The monthly mortgage bill, therefore, can jump in the 11th year. On a $500,000 loan with a 5 percent fixed rate for 30 years, the monthly payment for the first decade is $2,083, but then it jumps to $3,300 for the remaining 20. (Payment on a traditional 30-year mortgage would be $2,684.)

Because such loans are considered riskier than conventional ones, fewer lenders offer fixed-rate interest-only mortgages, and the rates from those that do are typically a percentage point higher.

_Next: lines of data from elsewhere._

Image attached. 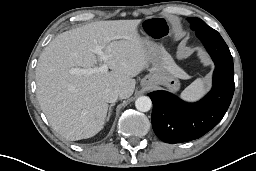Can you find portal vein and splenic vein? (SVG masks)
Returning a JSON list of instances; mask_svg holds the SVG:
<instances>
[{
  "instance_id": "18ae733b",
  "label": "portal vein and splenic vein",
  "mask_w": 256,
  "mask_h": 171,
  "mask_svg": "<svg viewBox=\"0 0 256 171\" xmlns=\"http://www.w3.org/2000/svg\"><path fill=\"white\" fill-rule=\"evenodd\" d=\"M95 52L100 56V59L103 61V64L100 67L97 68H91L88 70L85 69H79V68H73L71 69L72 74H93L96 72H107L108 71V56L103 52V47L102 46H96L95 47Z\"/></svg>"
}]
</instances>
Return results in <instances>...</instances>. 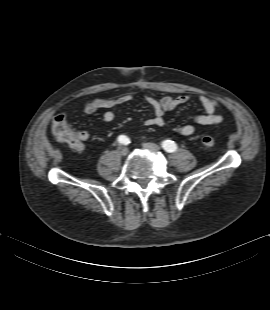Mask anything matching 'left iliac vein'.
I'll list each match as a JSON object with an SVG mask.
<instances>
[{
    "label": "left iliac vein",
    "mask_w": 270,
    "mask_h": 310,
    "mask_svg": "<svg viewBox=\"0 0 270 310\" xmlns=\"http://www.w3.org/2000/svg\"><path fill=\"white\" fill-rule=\"evenodd\" d=\"M143 147L149 150L158 151L160 150V147L154 143L146 142L143 143Z\"/></svg>",
    "instance_id": "4c4485c4"
}]
</instances>
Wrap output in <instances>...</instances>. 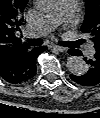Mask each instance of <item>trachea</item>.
<instances>
[{"instance_id": "1", "label": "trachea", "mask_w": 100, "mask_h": 118, "mask_svg": "<svg viewBox=\"0 0 100 118\" xmlns=\"http://www.w3.org/2000/svg\"><path fill=\"white\" fill-rule=\"evenodd\" d=\"M28 42L31 46H39V45L43 44V40H41V39H30V40H28Z\"/></svg>"}]
</instances>
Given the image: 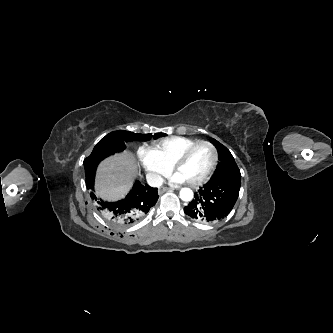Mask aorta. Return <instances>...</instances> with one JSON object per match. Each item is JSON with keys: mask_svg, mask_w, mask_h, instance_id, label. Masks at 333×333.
Listing matches in <instances>:
<instances>
[{"mask_svg": "<svg viewBox=\"0 0 333 333\" xmlns=\"http://www.w3.org/2000/svg\"><path fill=\"white\" fill-rule=\"evenodd\" d=\"M180 198L183 201H191L192 198H193V192H192V190L189 189V188H183V189H181V191H180Z\"/></svg>", "mask_w": 333, "mask_h": 333, "instance_id": "762f6f07", "label": "aorta"}]
</instances>
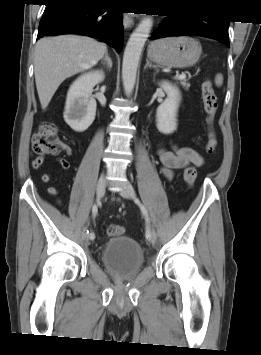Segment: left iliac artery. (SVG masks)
<instances>
[{
	"instance_id": "left-iliac-artery-1",
	"label": "left iliac artery",
	"mask_w": 261,
	"mask_h": 355,
	"mask_svg": "<svg viewBox=\"0 0 261 355\" xmlns=\"http://www.w3.org/2000/svg\"><path fill=\"white\" fill-rule=\"evenodd\" d=\"M135 201H136V203L139 204V206H140V208H141V211H142V213L144 214L145 219H146V222H147L146 233H145L146 239H147L148 241H151L153 233L151 232V229H150L149 217H148L147 210H146V208L140 203V201H139L138 199H136Z\"/></svg>"
}]
</instances>
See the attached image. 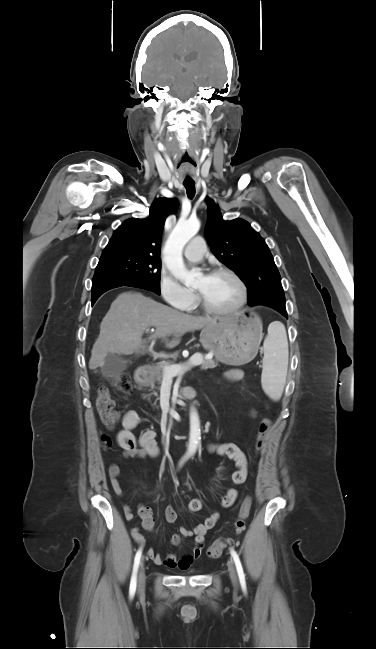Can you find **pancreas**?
I'll list each match as a JSON object with an SVG mask.
<instances>
[{"label": "pancreas", "instance_id": "1", "mask_svg": "<svg viewBox=\"0 0 376 649\" xmlns=\"http://www.w3.org/2000/svg\"><path fill=\"white\" fill-rule=\"evenodd\" d=\"M170 365H175L174 362H160L159 364L153 366L150 368V376H149V381L150 383H161L163 381V370L164 367L170 366ZM217 366V362H215L212 359H206L202 361L201 364V369L206 370L208 368H215Z\"/></svg>", "mask_w": 376, "mask_h": 649}]
</instances>
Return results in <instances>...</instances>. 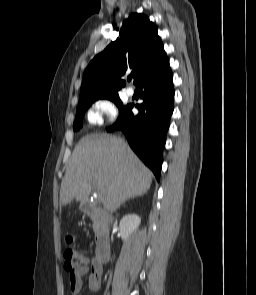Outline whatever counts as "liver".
I'll use <instances>...</instances> for the list:
<instances>
[{
	"label": "liver",
	"instance_id": "6515ba94",
	"mask_svg": "<svg viewBox=\"0 0 256 295\" xmlns=\"http://www.w3.org/2000/svg\"><path fill=\"white\" fill-rule=\"evenodd\" d=\"M151 182V171L121 138L89 134L80 139L67 164L60 201L63 206L74 199L85 203L96 187L112 213L127 199L145 194Z\"/></svg>",
	"mask_w": 256,
	"mask_h": 295
}]
</instances>
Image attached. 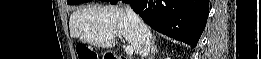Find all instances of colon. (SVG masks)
Masks as SVG:
<instances>
[{
    "instance_id": "1",
    "label": "colon",
    "mask_w": 261,
    "mask_h": 59,
    "mask_svg": "<svg viewBox=\"0 0 261 59\" xmlns=\"http://www.w3.org/2000/svg\"><path fill=\"white\" fill-rule=\"evenodd\" d=\"M77 54L79 59H98L96 52L84 44L77 47Z\"/></svg>"
}]
</instances>
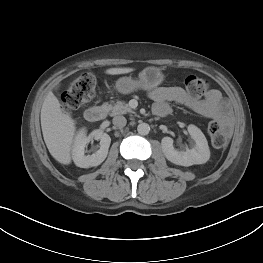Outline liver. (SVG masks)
Returning <instances> with one entry per match:
<instances>
[{
    "instance_id": "liver-1",
    "label": "liver",
    "mask_w": 263,
    "mask_h": 263,
    "mask_svg": "<svg viewBox=\"0 0 263 263\" xmlns=\"http://www.w3.org/2000/svg\"><path fill=\"white\" fill-rule=\"evenodd\" d=\"M133 68H109L106 74L130 73ZM41 128L46 146L55 160L68 165L71 163V147L76 127L71 116L65 113L56 96L49 92L41 109Z\"/></svg>"
}]
</instances>
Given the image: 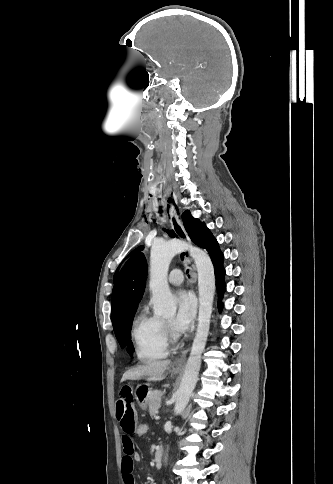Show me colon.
Masks as SVG:
<instances>
[{
	"label": "colon",
	"mask_w": 333,
	"mask_h": 484,
	"mask_svg": "<svg viewBox=\"0 0 333 484\" xmlns=\"http://www.w3.org/2000/svg\"><path fill=\"white\" fill-rule=\"evenodd\" d=\"M150 430V426L147 422H138L136 428H135V435L139 438L145 437Z\"/></svg>",
	"instance_id": "obj_1"
}]
</instances>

But interest-only ARMs, or adjustable-rate mortgages, still carry attractive rates. In mid-March, Mr. Moskowitz said, borrowers with good credit could get a 4.5 percent initial rate that would remain fixed for five years, then increase a maximum of five percentage points over the following five years.

These days, borrowers cannot qualify for the loan unless they show they can pay that 9.5 percent rate, known as the “fully indexed” rate. Before the mortgage crisis, borrowers often could qualify for the loans simply by showing that they could afford the lowest rate.

But many of those who took out interest-only loans at the peak of the market did so because that was the only way they could afford the payments, he and other mortgage executives say.

These borrowers assumed, given the market’s seemingly unyielding ascent, that they could simply sell their homes for a hefty gain before the interest-only period ended. Or, they reasoned, they might refinance the loan into a conventional fixed-rate mortgage as their earning power increased with time.

Financing out of an interest-only loan may not be easy.

A version of this article appeared in print on March 21, 2010, on page RE6 of the New York edition.